I have been technology challenged for about ten years. Before that I felt I could hold my own. Now, age, concussion and recently, ambivalence have led me to the shoals, the place where many older adults find themselves, muttering and cursing and occasionally exclaiming “YuReeek Ha!” as some colourful object washes onto our shoal and makes us happy.
I spent an entire weekend, possibly the nicest weekend of the summer trying to sort out why I could not longer watch television (Star Trek) or googly or putz on the various devices in my home! I must say here, if you are patient with the poor techies they are appreciative. I may not be able to defuse racist Nazis but my Zen practice has taught me to be attentive and patient while on hold.
Mostly I want to have Star Trek, any version, playing while I do my sewing. I could put on the radio but sometimes (gottalovem) CBC radio is just dumb and my stitches get tight while my mind boggles. (Star Trek is often dumb but it is Sci-fi, come on!)
Last night while falling asleep I realized my dreams were of a billion tiny flowers, each providing a context for perpetually opening complexity, which viewed as a whole was breathtaking. From my perspective they were the flowers of a quilt that I painstakingly was appliqueing one at a time, made of billions of threads of cotton, manufactured and dyed, all by human hands from plants grown in sunlight and with water and tended by more human hands on a beautiful planet spinning within spinning galaxies.
So as glitchy as these entertainments are from my point of view, some things, important and awesome, never change. 🙂
I prefer to visit houses that have animals or children in them, of course humans too, this means I might get a hot beverage. This weekend I was reunited with my brother’s cohabiters. We bonded. But I didn’t feed them so it was brief. Spanning pan dimensions requires the intake of lots of fuel after all (and naps, preferably in the sun) so they aren’t being rude when they ask for food, just expedient.
I am at a crossroads in the my life so what do I do? I get a job as a crossing guard.
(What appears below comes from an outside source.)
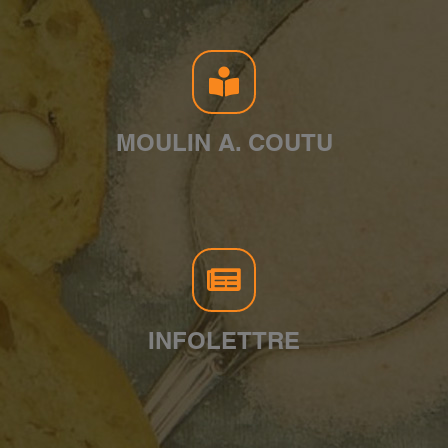
MOULIN A. COUTU
INFOLETTRE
Thursday I get my I.D. badge etc. I am confident and have the a.o.k. from the neurologist. No migraine in three months (a first in my lifetime). I need the income and the city needs crossing guards. It will mean covering a whole division but it is in my daughters area so if I need a pit stop I won’t have to come all the way home. It’s a better area than where I live. I live in the place where there is largely inadequate transit, and really long distances between libraries, coffee shops and places where one can hang out between shifts, important on those cold winter days.
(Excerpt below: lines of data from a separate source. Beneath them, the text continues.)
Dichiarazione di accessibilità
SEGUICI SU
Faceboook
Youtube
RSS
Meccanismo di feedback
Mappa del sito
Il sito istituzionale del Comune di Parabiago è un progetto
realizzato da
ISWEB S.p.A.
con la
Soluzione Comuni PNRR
I am looking forward to it. I can bring my hand sewing with me and work on it in between morning, noon and afterschool shifts. I am doing a lot of applique stuff right now.
I get training but in the meantime I am practicing in front of the mirror.
No excuses. Well, I might have a migraine coming because just the way that sentence sounds makes me giggle. Inappropriate giggling is one of the signs of impending migraine and also why I don’t drink wine.
And, yes I have to read everything I write out loud, or moving my lips. I have always done this. It is particularly difficult when I have never heard a certain word pronounced out loud but have read it often. I read a lot. But I don’t read particularly well.
Perhaps you now understand why I am re-blogging my blog. https://quiltingismyaddiction.wordpress.com
Okay it is funny. Just switch the first letter or first two letters of blogging and blog with a different letter…never mind. I can’t seem to link to it. Oh well, you can see a bit of what I am up to, if you care to visit my other site, now that my brain is totally addled. 🙂
Unfortunately, on the days I am not dizzy I am too busy catching up on the things I can’t do when I am. (not)
Oddly, I can blog when I am dizzier than a drunken sailor. Go Figure.